HOPKINSVILLE, Ky. — A Kentucky judge was suspended with pay Friday after testifying that he pressured a practicing attorney in his court to support his re-election campaign.

The Kentucky Judicial Conduct Commission voted 3-2 to suspend 42nd Judicial Circuit Judge Jamie Jameson following a day-long hearing in which he told commissioners they were being used for political purposes, reported The Paducah Sun.

The hearing included testimony from attorney Lisa DeRenard that Jameson repeatedly asked her to support his re-election campaign against public attorney Andrea Moore. DeRenard felt compelled to donate to her campaign, which she did several times, she said.

She also testified that Jameson “put her on the spot” at a fundraising event, asking her to speak in support of his campaign. And she said Jameson pressured her to file a lawsuit against Amy Harwood-Jackson, a public defender who supports her opponent.

Marshall County Sheriff Eddie McGuire also testified, who said Jameson asked him to have a courthouse deputy removed from the building after a security video of Jameson emerged. Jameson argued that the deputy posed a security risk, although he mentioned in his text message to McGuire that he believed the deputy was acting in the interests of his opponent.
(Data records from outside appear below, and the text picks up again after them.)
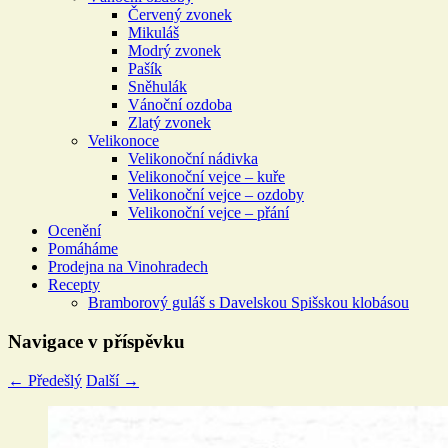
Červený zvonek
Mikuláš
Modrý zvonek
Pašík
Sněhulák
Vánoční ozdoba
Zlatý zvonek
Velikonoce
Velikonoční nádivka
Velikonoční vejce – kuře
Velikonoční vejce – ozdoby
Velikonoční vejce – přání
Ocenění
Pomáháme
Prodejna na Vinohradech
Recepty
Bramborový guláš s Davelskou Spišskou klobásou
Navigace v příspěvku
←
Předešlý
Další
→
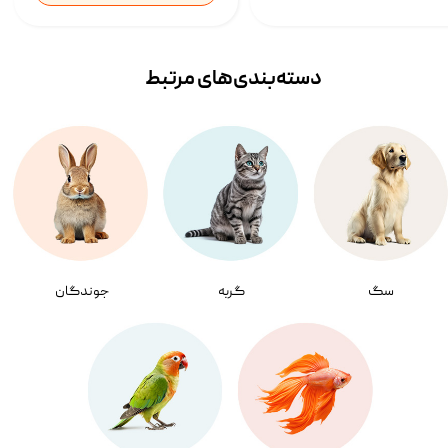
دسته‌بندی‌‌های مرتبط
سگ
گربه
جوندگان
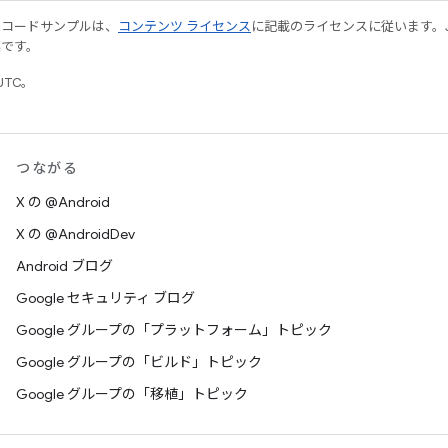
やコードサンプルは、
コンテンツ ライセンス
に記載のライセンスに従います。Java
標です。
UTC。
つながる
X の @Android
X の @AndroidDev
Android ブログ
Google セキュリティ ブログ
Google グループの「プラットフォーム」トピック
Google グループの「ビルド」トピック
Google グループの「移植」トピック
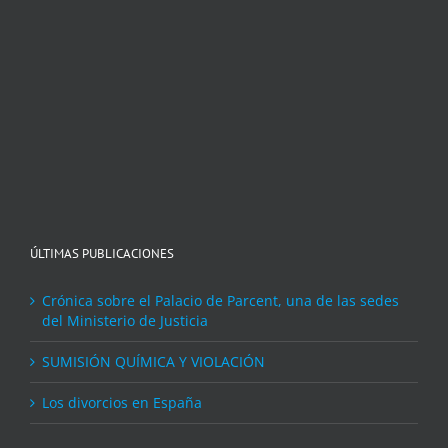
ÚLTIMAS PUBLICACIONES
Crónica sobre el Palacio de Parcent, una de las sedes
del Ministerio de Justicia
SUMISIÓN QUÍMICA Y VIOLACIÓN
Los divorcios en España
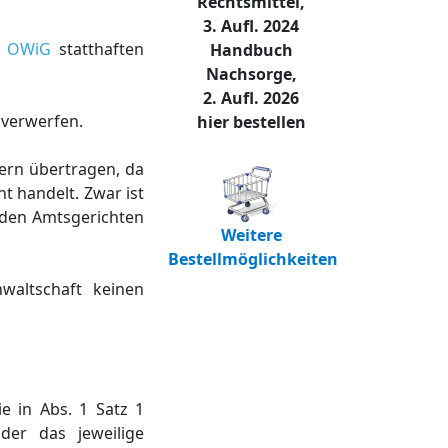
Rechtsmittel,
3. Aufl. 2024
1 OWiG
statthaften
Handbuch
Nachsorge,
2. Aufl. 2026
 verwerfen.
hier bestellen
tern übertragen, da
 handelt. Zwar ist
i den Amtsgerichten
Weitere
Bestellmöglichkeiten
waltschaft keinen
e in Abs. 1 Satz 1
der das jeweilige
Jameson was also charged with conduct unbecoming. The panel viewed a number of videos showing Jameson’s behavior in the courtroom and the use of his contempt power.

Jameson called character witnesses on his behalf, including local attorneys and a circuit clerk who praised his behavior as a professional and said he treated defendants, attorneys and law enforcement with respect.

Jameson also spoke up in his own defense. He admitted his behavior in the videos may have reflected a quick trigger or was the result of particularly stressful days, but he largely defended his actions as necessary to preserve courtroom decorum and punish unacceptable behavior. In a testy exchange, Jameson told the commissioners he believed they were being used for political purposes.

After the vote, Jameson called it “part of modern politics” and said he would “stay the course.”